October 4, 1957: Sputnik

October 4th, 2007
 

With Fear and Wonder in Its Wake, Sputnik Lifted Us Into the Future:

Fifty years ago, before most people living today were born, the beep-beep-beep of Sputnik was heard round the world. It was the sound of wonder and foreboding. Nothing would ever be quite the same again — in geopolitics, in science and technology, in everyday life and the capacity of the human species.

The Soviet Union had launched the first artificial satellite, a new moon, on Oct. 4, 1957. Climbing out of the terrestrial gravity well, rising above the atmosphere and into orbit, Sputnik crossed the threshold into a new dimension of human experience. People could now see their kind as spacefarers. Their enhanced mobility might someday prove as liberating as the first upright steps of hominid ancestors long ago.

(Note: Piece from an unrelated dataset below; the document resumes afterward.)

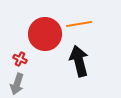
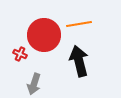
red circle: moved 1 px left, 1 px down
red cross: moved 5 px up
gray arrow: moved 17 px right
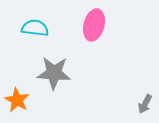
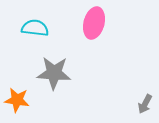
pink ellipse: moved 2 px up
orange star: rotated 20 degrees counterclockwise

The immediate reaction, though, reflected the dark concerns of a world in the grip of the cold war, a time of fear and division in which the two superpowers, the Soviet Union and the United States, stared each other down with the menace of mass destruction. Sputnik altered the nature and scope of the cold war.

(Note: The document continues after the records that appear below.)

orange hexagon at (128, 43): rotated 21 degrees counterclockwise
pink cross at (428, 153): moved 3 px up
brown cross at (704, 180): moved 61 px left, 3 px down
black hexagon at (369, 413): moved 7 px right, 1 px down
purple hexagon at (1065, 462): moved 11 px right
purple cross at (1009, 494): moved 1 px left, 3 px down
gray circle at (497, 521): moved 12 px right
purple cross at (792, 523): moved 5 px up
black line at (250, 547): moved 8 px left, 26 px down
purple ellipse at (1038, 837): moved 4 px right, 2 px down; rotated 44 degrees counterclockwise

It was an unprepossessing agent of alarm. A simple sphere weighing just 184 pounds and not quite two feet wide, it had a highly polished surface of aluminum, the better to reflect sunlight and be visible from Earth. Two radio transmitters with whiskery antennas issued steady signals on frequencies that scientists and ham operators could pick up, and so confirm the achievement.

How Sputnik changed the world

When Sputnik was lifted into space on October 4, 1957, it was humankind’s first step into the final frontier.

The small aluminium sphere emitted a shrill signal and orbited the Earth for three months.

It was trumpeted by then Soviet leader Nikita Khrushchev as a conquest that made the capitalist world look at the Soviet Union in a different way.

He was right.

Shortly after, his American counterpart, John F Kennedy, upped the ante.

“I believe that this nation should commit itself to achieving the goal, before this decade is out, of landing a man on the Moon and returning him safely to Earth,” Mr Kennedy said.

Sputnik ignited panic in the West.

Oct. 4, 1957: Russ Puts Man-Made Moon in Orbit!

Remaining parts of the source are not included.